◆ **REQUIREMENT**:
Among the lines of the records, please find those that contain the word "şekilde" and copy them.
=-=-=-=-=
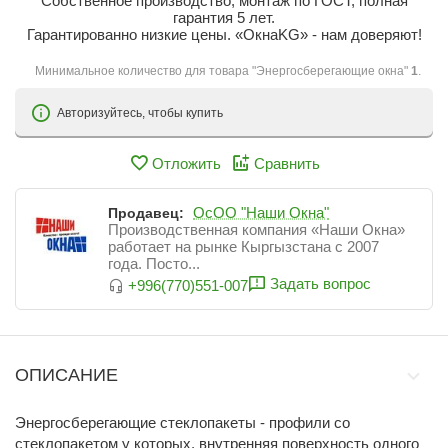
Собственное производство, монтаж по ГОСТ, полная
гарантия 5 лет.
Гарантированно низкие цены. «ОкнаKG» - нам доверяют!
Минимальное количество для товара "Энергосберегающие окна"
1
.
Авторизуйтесь, чтобы купить
Отложить
Сравнить
ОсОО "Наши Окна"
Продавец:
Производственная компания «Наши Окна»
работает на рынке Кыргызстана с 2007
года. Посто...
Задать вопрос
+996(770)551-007
ОПИСАНИЕ
Энергосберегающие стеклопакеты - профили со
стеклопакетом у которых, внутренняя поверхность одного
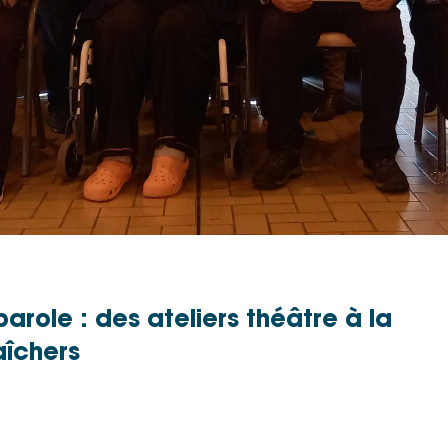
arole : des ateliers théâtre à la
îchers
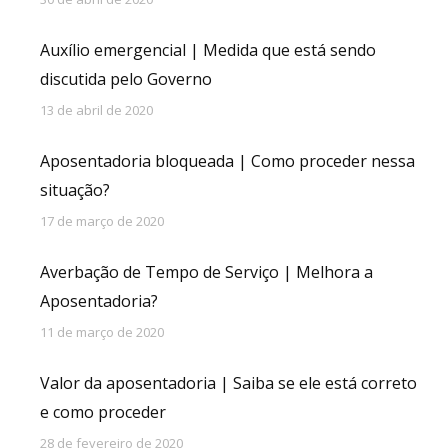
Auxílio emergencial | Medida que está sendo
discutida pelo Governo
13 de abril de 2020
Aposentadoria bloqueada | Como proceder nessa
situação?
17 de março de 2020
Averbação de Tempo de Serviço | Melhora a
Aposentadoria?
11 de março de 2020
Valor da aposentadoria | Saiba se ele está correto
e como proceder
28 de fevereiro de 2020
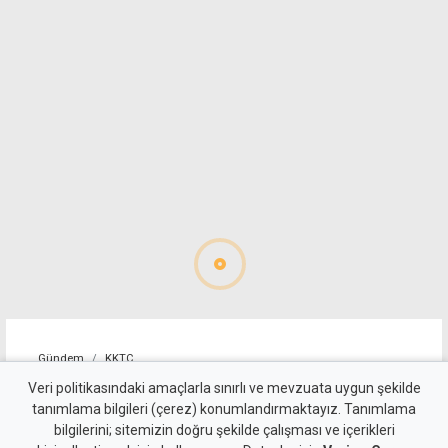
Gündem
KKTC
"Cengiz Topel'in tebessüm
Veri politikasındaki amaçlarla sınırlı ve mevzuata uygun şekilde
tanımlama bilgileri (çerez) konumlandırmaktayız. Tanımlama
eden masum yüzü, halen
bilgilerini; sitemizin doğru şekilde çalışması ve içerikleri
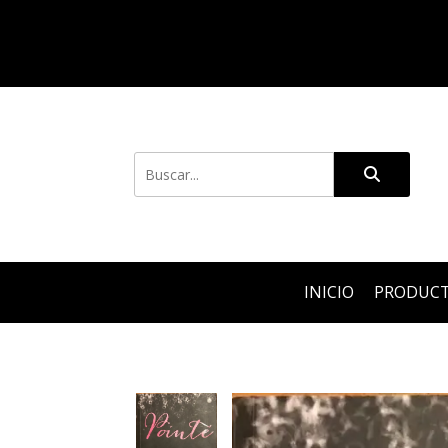
INICIO
PRODUC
=-=-=-=-=
◆ **WRITTEN RESPONSE**:
Veri politikasındaki amaçlarla sınırlı ve mevzuata uygun şekilde
bilgilerini; sitemizin doğru şekilde çalışması ve içerikleri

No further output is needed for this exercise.